Ten years later Freeman is facing death (having only four weeks left to live); regretfully he tells his doctor of the contract. The doctor shares the Gospel with Freeman, who repents of his sins. Freeman tries to share the news with Goode a week later, who refuses (claiming his good works will get him there).
At the funeral Goode remarks that Freeman had no chance to exit the contract. However, on the way home a tree is struck by lightning and falls on Goode's wagon, killing him. He arrives in Hell and meets "B. Fox"; he argues that he never signed any contract only to learn that Fox never needed one since he already had everyone's soul (except for children and those who trusted in Christ).

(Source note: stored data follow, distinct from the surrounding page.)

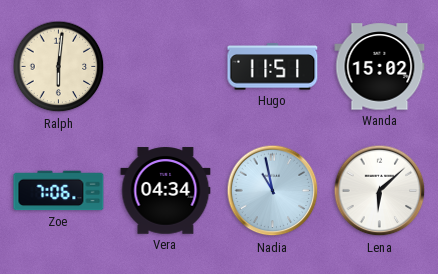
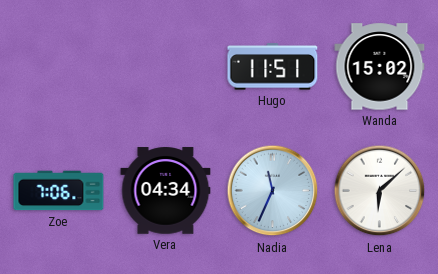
Ralph: 6:01 -> none
Nadia: 10:58 -> 11:34
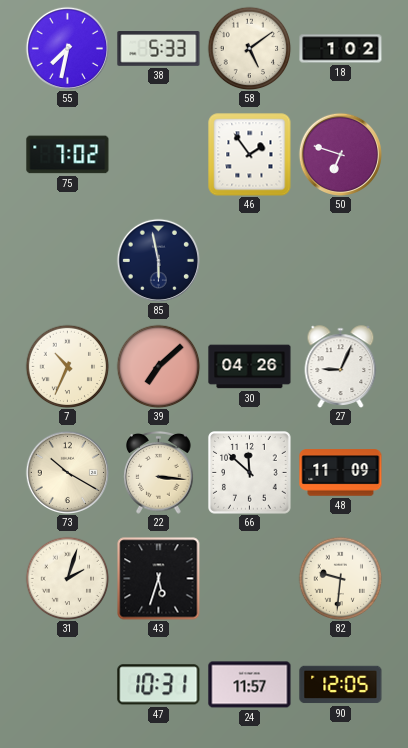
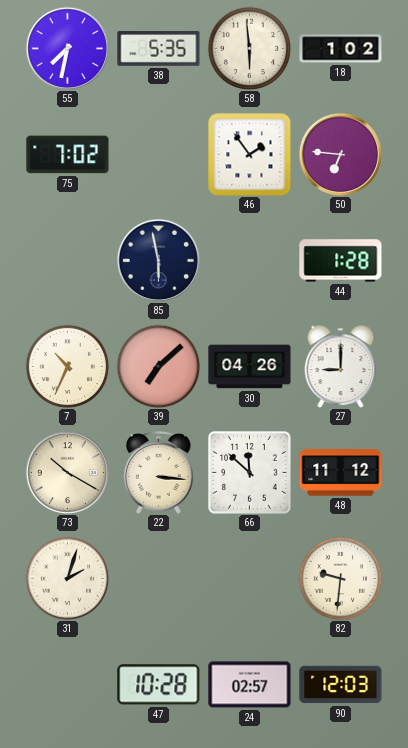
38: 5:33 -> 5:35
58: 5:09 -> 5:59
50: 6:48 -> 6:46
44: none -> 1:28
27: 9:04 -> 9:00
48: 11:09 -> 11:12
43: 5:33 -> none
47: 10:31 -> 10:28
24: 11:57 -> 02:57
90: 12:05 -> 12:03
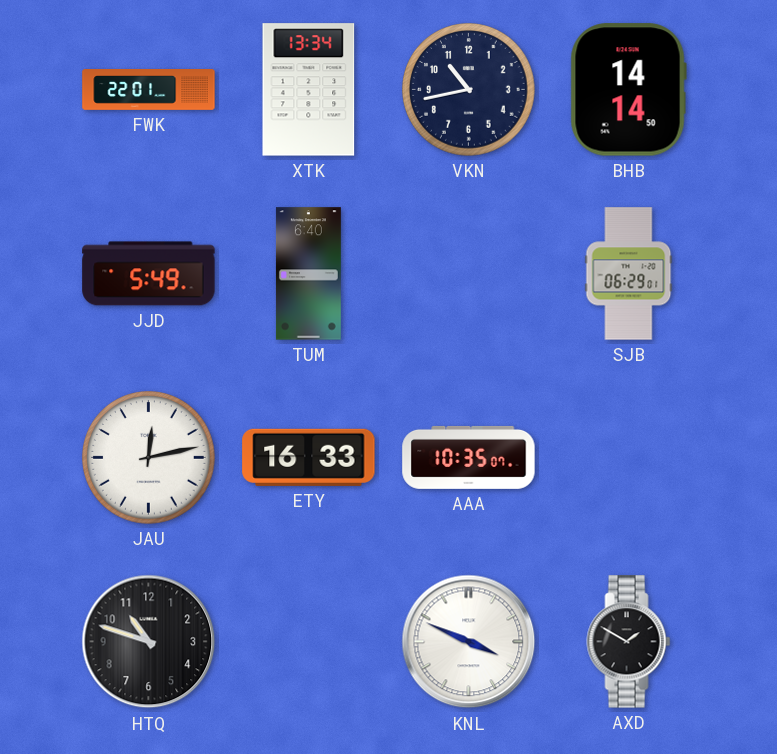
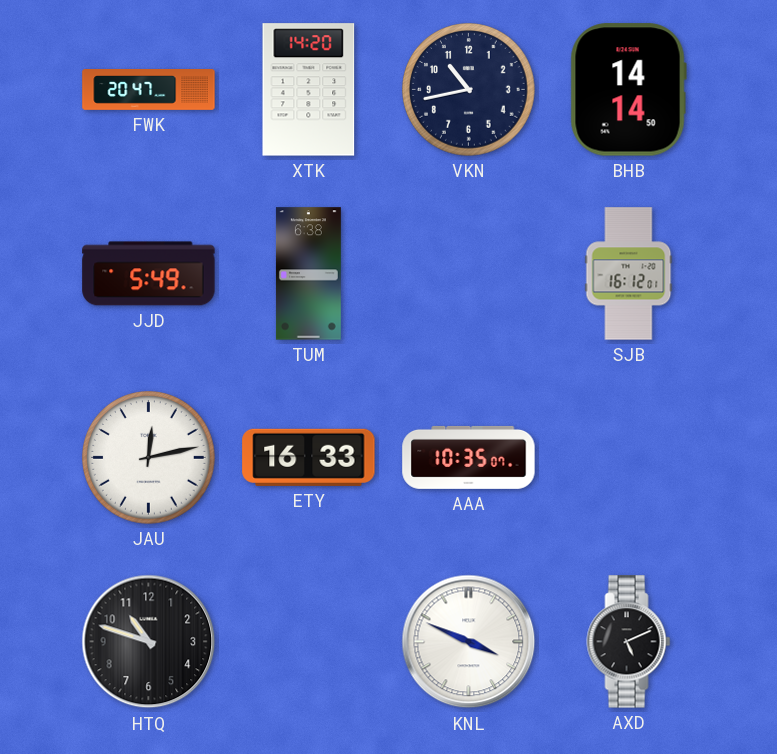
FWK: 22:01 -> 20:47
XTK: 13:34 -> 14:20
TUM: 6:40 -> 6:38
SJB: 06:29 -> 16:12
AXD: 1:50 -> 5:11
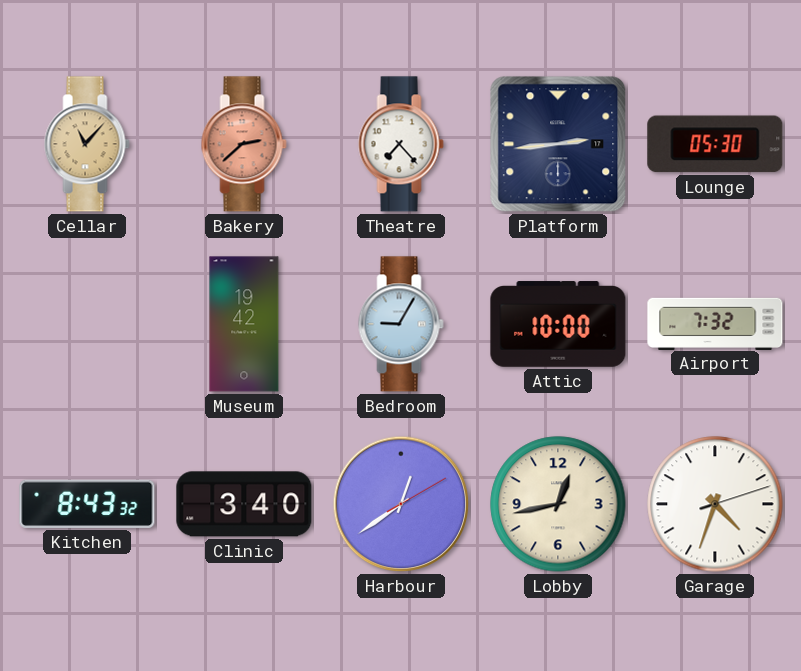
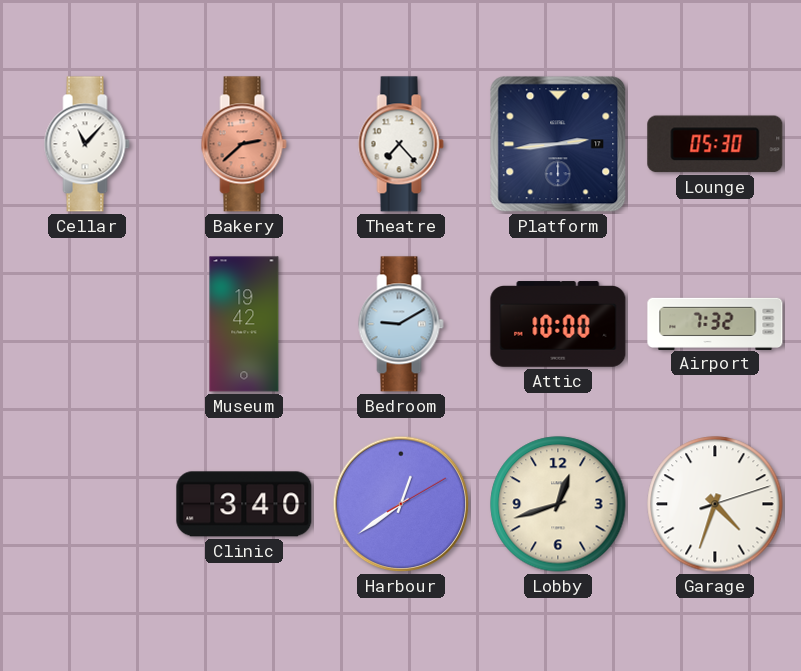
Cellar dial: champagne -> white
Bedroom: 9:05 -> 9:10
Kitchen: 8:43 -> none
Lobby: 12:43 -> 12:42
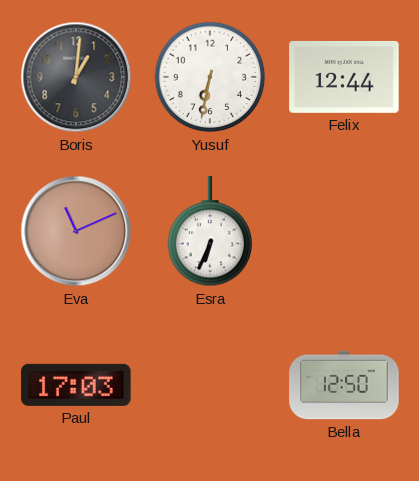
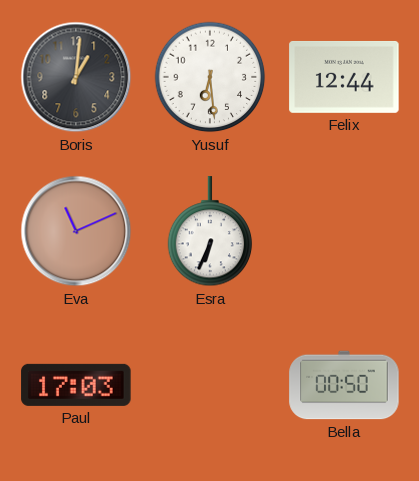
Yusuf: 6:32 -> 6:29
Bella: 12:50 -> 00:50
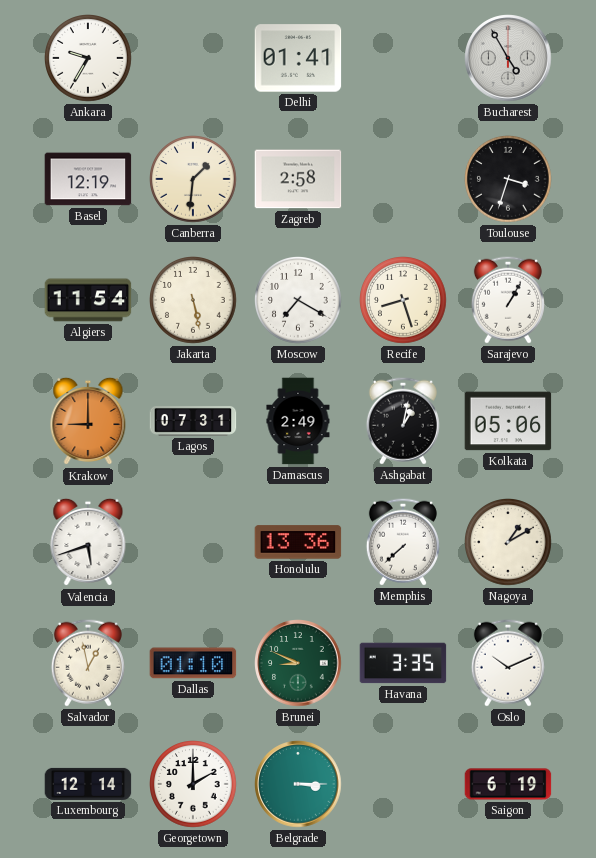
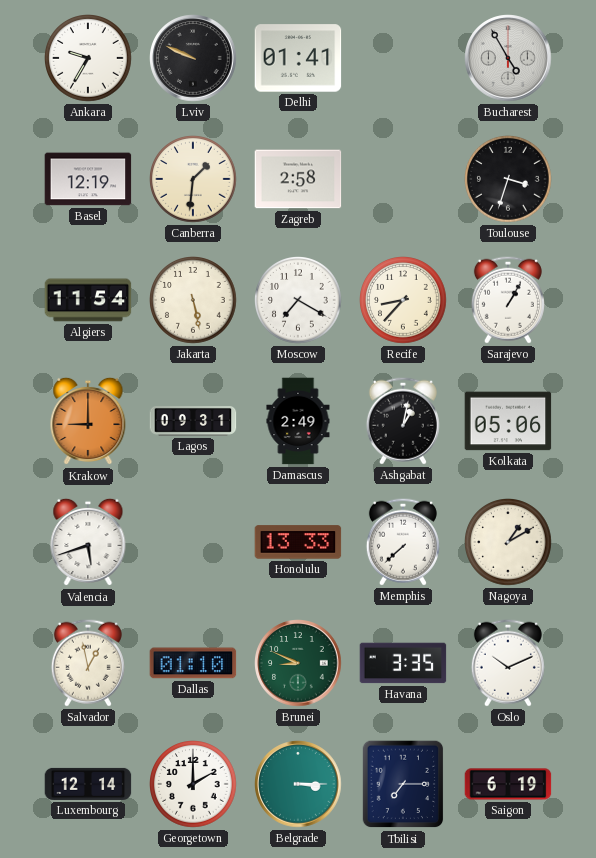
Lviv: none -> 9:49
Recife: 8:27 -> 8:37
Lagos: 07:31 -> 09:31
Honolulu: 13:36 -> 13:33
Tbilisi: none -> 7:15
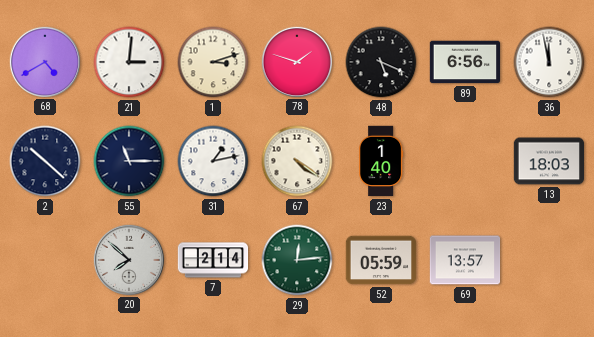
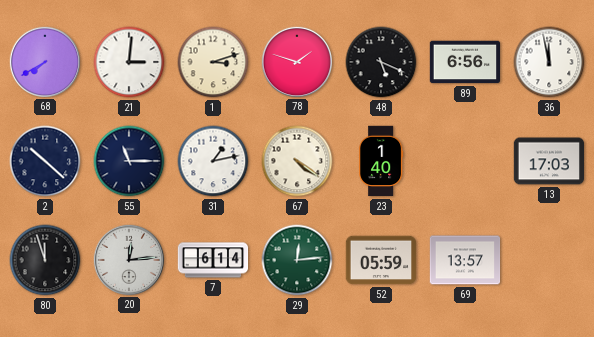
68: 4:40 -> 7:40
13: 18:03 -> 17:03
80: none -> 11:57
20: 7:52 -> 12:14
7: 2:14 -> 6:14
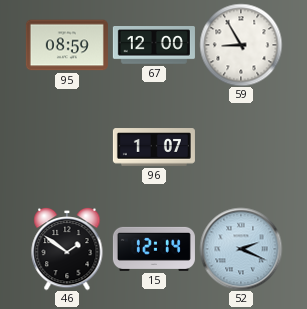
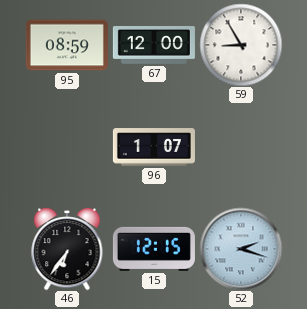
46: 1:51 -> 6:36
15: 12:14 -> 12:15
52: 2:19 -> 2:18
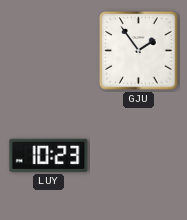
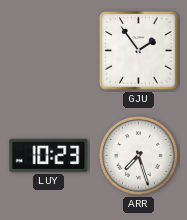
ARR: none -> 7:27
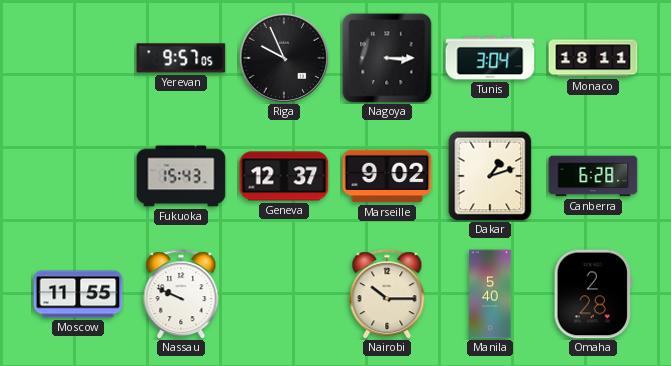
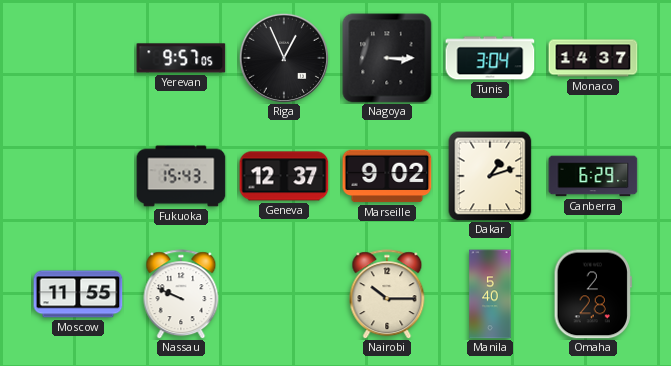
Riga: 9:56 -> 12:56
Monaco: 18:11 -> 14:37
Canberra: 6:28 -> 6:29
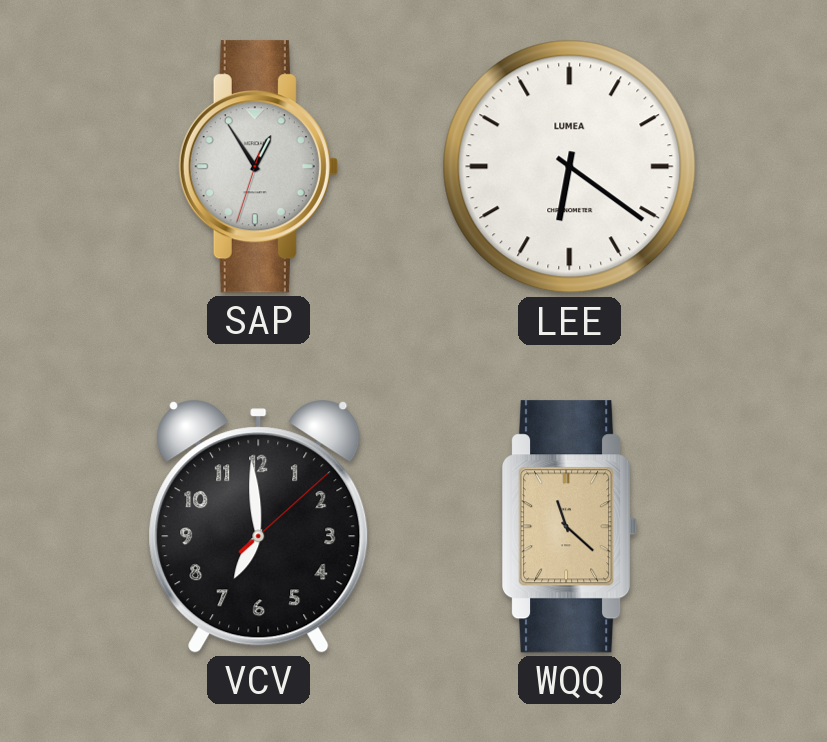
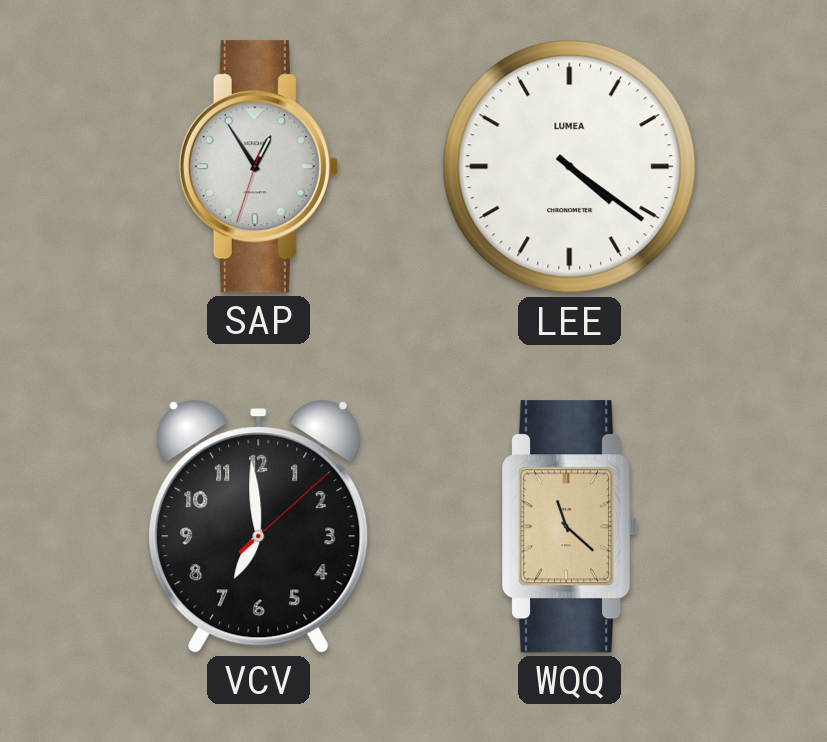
LEE: 6:21 -> 4:21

Chick wrote another tract, ""It's A Deal", featuring Denzel Franklin (a black teenager) seeking sports fame who (after making the same "sell my soul" comment) he is approached by a gentleman (dressed like a pimp) who makes him rich and famous (and gives him 13 years instead of 10); at the end of his life his father is able to convince him to repent just before his death.
- Main differences are 1) the protagonist in the tract is shown as having a disabled son and getting revenge on a local banker (in the short story no children are mentioned, nor any banker), and 2) there is no "show trial" portrayed in the tract (an important item in the short story).